02.07.2007 03:41
Ah the soothing relief of progress
Today was a good day. I FINALLY figured out what was causing my erratic leakage problem, it wwas the quality of the silicon wafers I was using. I was using test grade wafers. This week I used virgin prime wafers, and my first wafer had most of it's leakage values reaching the floor of the multimeter. So with the combination of ensuring that the pallet is coated with tantalum, covering the anodization tank, and using expensive virgin prime wafers, I think I finally have a repeatable process worthy of further study. Low leakage at 10 V isn't enough. I have to make sure that the leakage stays low even at 50 V. That is going to be hard since my previous results show that leakage flux increases exponentially with voltage. I've read papers about it being due to an ionic conduction mechanism. Some have mentioned Frenkel-Poole conduction. I've also read that hydrogenating the tantalum metal before anodization increases it's ductility and plasticity. I wonder if hydrogenating the oxide will help fill in those interstitial points and prevent ions from filling in. That would help make the leakage behavior linear, if the leakage theory I've read about is correct. There is also the idea of a pulsed anodization process, and how that affects the structure and stoichiometry of the film being formed. I've started to find papers of people who have modeled this. Turs out that a guy by the name of Lawrence Young has been studying anodized Ta for the past 40 years! He's pretty much the world's expert on this process.

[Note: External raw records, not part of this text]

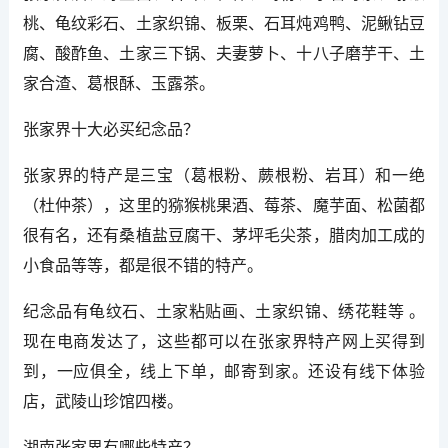
桃、龟纹彩石、土家织锦、板栗、石耳炖鸡鸭、泥鳅钻豆
腐、酸酢鱼、土家三下锅、夫妻萝卜、十八子磨芋干、土
家合渣、葛根酥、玉露茶。
张家界十大必买纪念品？
张家界的特产是三宝（葛根粉、蕨根粉、岩耳）和一绝
（杜仲茶），这里的猕猴桃果酒、莓茶、魔芋面、松菌都
很有名，还有桑植盐豆腐干、茅坪毛尖茶，腊肉加工成的
小食品等等，都是很不错的特产。
纪念品有龟纹石、土家粘贴画、土家织锦、绣花鞋等 。
现在电商发达了，这些都可以在张家界特产网上买得到
到，一应俱全，线上下单，邮寄到家。还设有线下体验
店，武陵山珍馆四楼。
湖南张家界有哪些特产？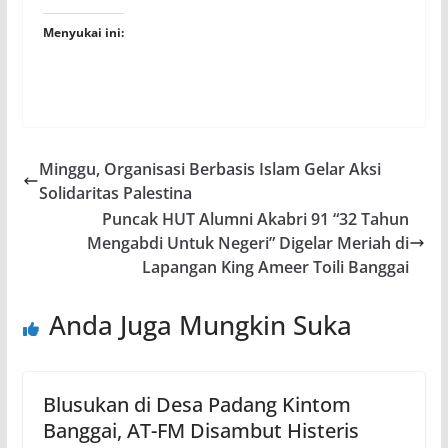
Menyukai ini:
Minggu, Organisasi Berbasis Islam Gelar Aksi
Solidaritas Palestina
Puncak HUT Alumni Akabri 91 “32 Tahun
Mengabdi Untuk Negeri” Digelar Meriah di
Lapangan King Ameer Toili Banggai
Anda Juga Mungkin Suka
Blusukan di Desa Padang Kintom
Banggai, AT-FM Disambut Histeris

Well I'm going to try and install pkgsrc on my Solaris 9 box. I want to install nethack on this thing.
-----02.02.2007 17:39
Not published yet, but this is close
They talked about me on A.S.U.'s little engineering news magazine. Here is a rough draft of the article they will be publishing soon flexible displays featured on full circle magazine
That giant picture of my mug is being reflected off of a wafer coated with tantalum pentoxide. On top of the film are over 2022 aluminum capacitor dots I deposited with my sputtering machine, King Kong ( formally known at the MRC-603-II ). Behind that is a screen of a wafer map I made using an Electroglas 2001 automated prober. The map shows leakage flux uniformity across the entire wafer area. That's my best film so far, wafer 3 of my first experiments. I have yet to repeat it ^_^. The anodization process is very sensitive to metal contamination, and since the film is made by oxidizing metal it's very hard to reproduce a high quality film. Most of my time is spend trying to figure out where I'm being sloppy inmy process.